FAA Moves Towards NextGEN

NextGEN airspace redesign program looks to increase air travel efficency

A $5 million pilot project that is supposed to make the skies safer, cheaper and more efficient took off today at Oakland International Airport.

It's called NextGEN and eventually it will replace older technology nationwide.
Right now the project will be tested at Oakland, San Francisco, San Jose and Sacramento's airports.

The FAA says the news system uses satellite technology coordinated with ground based tracking. They say the new system will enable air traffic controllers to land airplanes more precisely. The result should allow planes to fly closer together and they will do it with less noise.

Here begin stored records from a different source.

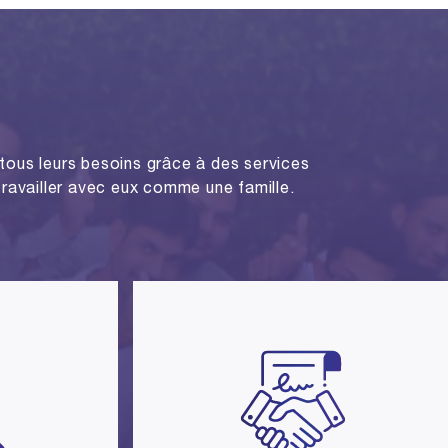
tous leurs besoins grâce à des services
 travailler avec eux comme une famille.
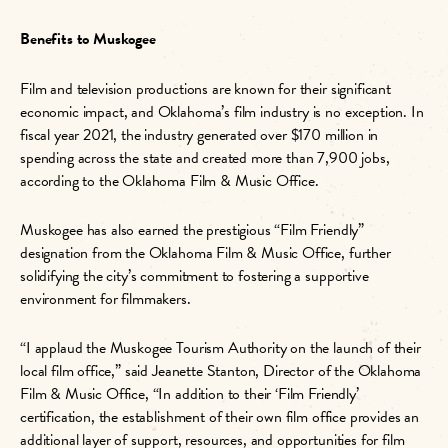
Benefits to Muskogee
Film and television productions are known for their significant
economic impact, and Oklahoma’s film industry is no exception.
In
fiscal year 2021, the industry generated over $170 million in
spending across the state and created more than 7,900 jobs,
according to the Oklahoma Film & Music Office.
Muskogee has also earned the prestigious “Film Friendly”
designation from the Oklahoma Film & Music Office, further
solidifying the city’s commitment to fostering a supportive
environment for filmmakers.
“I applaud the Muskogee Tourism Authority on the launch of their
local film office,” said Jeanette Stanton, Director of the Oklahoma
Film & Music Office, “In addition to their ‘Film Friendly’
certification, the establishment of their own film office provides an
additional layer of support, resources, and opportunities for film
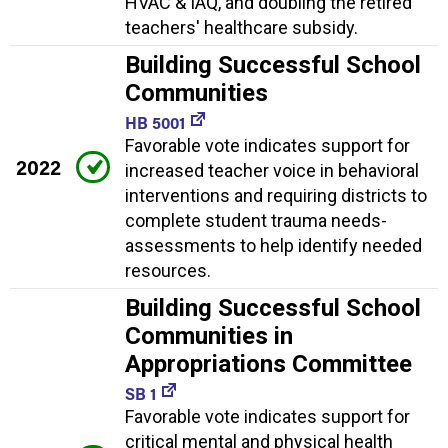
HVAC & IAQ, and doubling the retired
teachers' healthcare subsidy.
Building Successful School
Communities
HB 5001
Favorable vote indicates support for
2022
increased teacher voice in behavioral
interventions and requiring districts to
complete student trauma needs-
assessments to help identify needed
resources.
Building Successful School
Communities in
Appropriations Committee
SB 1
Favorable vote indicates support for
critical mental and physical health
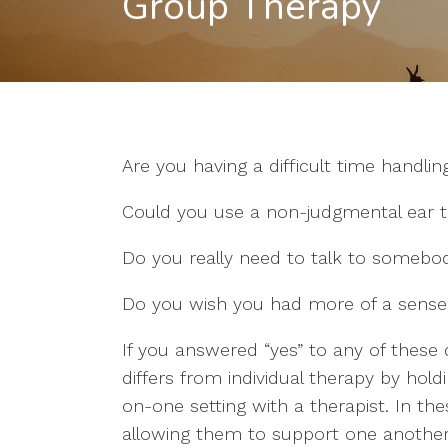
Group Therapy
Are you having a difficult time handling
Could you use a non-judgmental ear t
Do you really need to talk to somebod
Do you wish you had more of a sense o
If you answered “yes” to any of these
differs from individual therapy by hold
on-one setting with a therapist. In th
allowing them to support one another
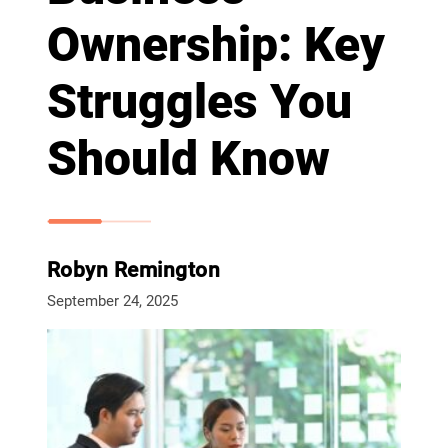
Ownership: Key
Struggles You
Should Know
Robyn Remington
September 24, 2025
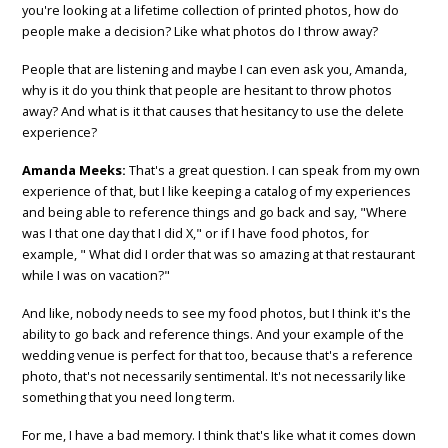
you're looking at a lifetime collection of printed photos, how do
people make a decision? Like what photos do I throw away?
People that are listening and maybe I can even ask you, Amanda,
why is it do you think that people are hesitant to throw photos
away? And what is it that causes that hesitancy to use the delete
experience?
Amanda Meeks:
That's a great question. I can speak from my own
experience of that, but I like keeping a catalog of my experiences
and being able to reference things and go back and say, "Where
was I that one day that I did X," or if I have food photos, for
example, " What did I order that was so amazing at that restaurant
while I was on vacation?"
And like, nobody needs to see my food photos, but I think it's the
ability to go back and reference things. And your example of the
wedding venue is perfect for that too, because that's a reference
photo, that's not necessarily sentimental. It's not necessarily like
something that you need long term.
For me, I have a bad memory. I think that's like what it comes down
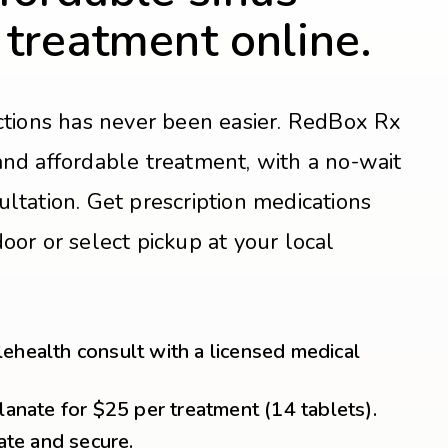
 treatment online.
ections has never been easier. RedBox Rx
and affordable treatment, with a no-wait
ultation. Get prescription medications
oor or select pickup at your local
ehealth consult with a licensed medical
lanate for $25 per treatment (14 tablets).
vate and secure.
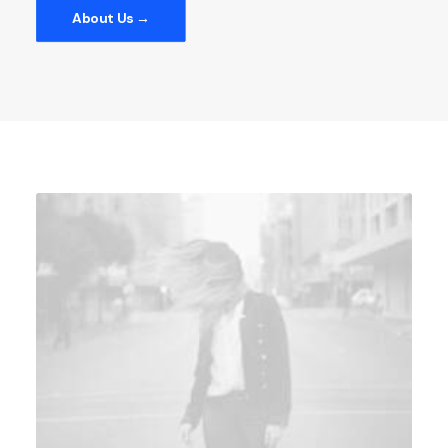
About Us →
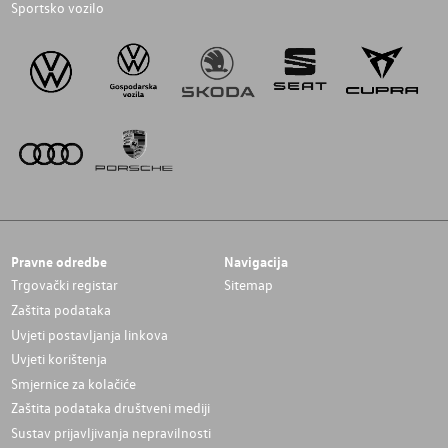
Sportsko vozilo
Pravne odredbe
Navigacija
Trgovački registar
Sitemap
Zaštita podataka
Uvjeti postavljanja linkova
Uvjeti korištenja
Smjernice za kolačiće
Zaštita podataka društveni mediji
Sustav prijavljivanja nepravilnosti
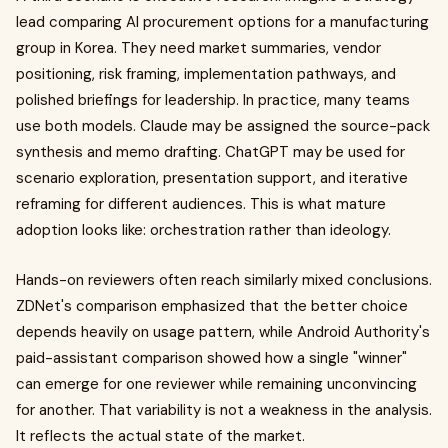
lead comparing AI procurement options for a manufacturing
group in Korea. They need market summaries, vendor
positioning, risk framing, implementation pathways, and
polished briefings for leadership. In practice, many teams
use both models. Claude may be assigned the source-pack
synthesis and memo drafting. ChatGPT may be used for
scenario exploration, presentation support, and iterative
reframing for different audiences. This is what mature
adoption looks like: orchestration rather than ideology.
Hands-on reviewers often reach similarly mixed conclusions.
ZDNet's comparison emphasized that the better choice
depends heavily on usage pattern, while Android Authority's
paid-assistant comparison showed how a single "winner"
can emerge for one reviewer while remaining unconvincing
for another. That variability is not a weakness in the analysis.
It reflects the actual state of the market.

This will save time, jet fuel and money for both the airlines and passengers, according to the FAA.

“NextGEN is right now. There are things that we are doing that are improving the use of the air space that will result in a lot of benefits right away,” FAA Acting Administrator Michael Huerta told NBC Bay Area.

“It's one of the nation's busiest. Oakland sits about eight miles from San Francisco and San Jose is about 20 miles to the south. But we've got the group to do it. It's time for these procedures to be changed." said Steve Hefley with the National Air Traffic Controller Association. 

Once implemented, the FAA estimates annual savings for the NextGEN Program will total 2.3 million gallons of fuel, $6.5 million in reduced fuel cost, 23,000 metric tons in reduced CO2 and 1.5 million fewer miles flown. 

This is the sixth NextGEN project to kick off around the country. The FAA hopes to have this satellite based technology fully operational at 21 sites nationwide by 2016.